ABSTRACT In the nervous system, G protein coupled receptors (GPCRs) serve to detect the precise spatial and temporal pattern of neurotransmitter release to modulate synaptic transmission. The metabotropic glutamate receptors (mGluRs) are family C GPCRs that sense the excitatory neurotransmitter glutamate. mGluRs are constitutive dimers with a large extracellular ligand binding domain which is connected to a seven-helix transmembrane domain via an intermediate cysteine-rich linker. There are eight mGluR subtypes, which are expressed in overlapping regions of the brain and play distinct roles at the synapse. Additionally, mGluRs readily form heterodimers, increasing the molecular diversity and functional complexity of this system. Recent breakthroughs in cryogenic electron microscopy (cryo-EM) have led to full-length structures of mGluRs, providing an improved understanding of the overall architecture of this receptor. However, these structures raise further questions regarding the dynamic rearrangements that occur upon activation. While the extracellular domain is known to undergo glutamate-induced rearrangements, how these conformational changes are coupled to yield activation and G protein recruitment at the TMD remains to be defined. Additionally, how this coupling is tuned across mGluR homo- and heterodimer subtypes to produce the observed differences in activation properties is unknown. The group II mGluRs are ideal candidates for addressing these questions and are the focus of this proposal. Group II mGluRs consist of mGluR2 and mGluR3, which have the highest sequence homology of all mGluRs, yet still show distinct glutamate affinity, kinetics, and basal activity. Furthermore, mGluR2 and mGluR3 readily heterodimerize in the brain. In this proposal, I will use a combination of cryo-EM structural analysis and functional assays in addition to subtype specific pharmacological compounds. Using these tools, I will probe the conformational dynamics of group II mGluRs, with a focus on the allosteric mechanisms that couple ligand binding to transmembrane domain activation. Together, this work will provide a high-resolution picture of activation for mGluR homo- and heterodimers.

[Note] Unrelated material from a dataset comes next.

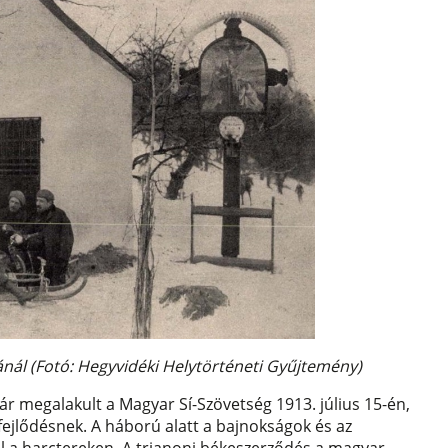
ánál (Fotó: Hegyvidéki Helytörténeti Gyűjtemény)
 megalakult a Magyar Sí-Szövetség 1913. július 15-én,
 fejlődésnek. A háború alatt a bajnokságok és az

抽象的 在神经系统中，G 蛋白偶联受体 (GPCR) 用于检测精确的空间和时间信号。 神经递质释放模式以调节突触传递。代谢型谷氨酸受体 (mGluR) 是 C 族 GPCR，可感知兴奋性神经递质谷氨酸。 mGluR 是组成型的 具有大的细胞外配体结合结构域的二聚体，该结构域连接到七螺旋跨膜 通过中间富含半胱氨酸的接头的结构域。 mGluR 有八种亚型，其表达形式为 大脑的重叠区域并在突触中发挥不同的作用。此外，mGluR 很容易形成 异二聚体，增加了该系统的分子多样性和功能复杂性。近期突破 低温电子显微镜 (cryo-EM) 的研究已经获得了 mGluR 的全长结构，从而提供了改进的 了解该受体的整体结构。然而，这些结构引发了进一步的问题 关于激活时发生的动态重排。虽然已知细胞外结构域 经历谷氨酸诱导的重排，这些构象变化如何耦合以产生激活 TMD 处的 G 蛋白募集仍有待定义。此外，如何调整这种耦合 mGluR 同二聚体和异二聚体亚型产生观察到的激活特性差异 未知。 II 组 mGluR 是解决这些问题的理想候选者，也是本文的重点 提议。 II 组 mGluR 由 mGluR2 和 mGluR3 组成，它们在所有 mGluR 中具有最高的序列同源性 mGluR，但仍表现出独特的谷氨酸亲和力、动力学和基础活性。此外，mGluR2 和 mGluR3 很容易在大脑中形成异二聚体。在这个提案中，我将结合使用冷冻电镜结构分析和 除了亚型特定药理学化合物之外的功能测定。使用这些工具，我将探究 II 组 mGluR 的构象动力学，重点关注配体偶联的变构机制 结合跨膜结构域激活。总之，这项工作将提供一个高分辨率的图片 mGluR 同二聚体和异二聚体的激活。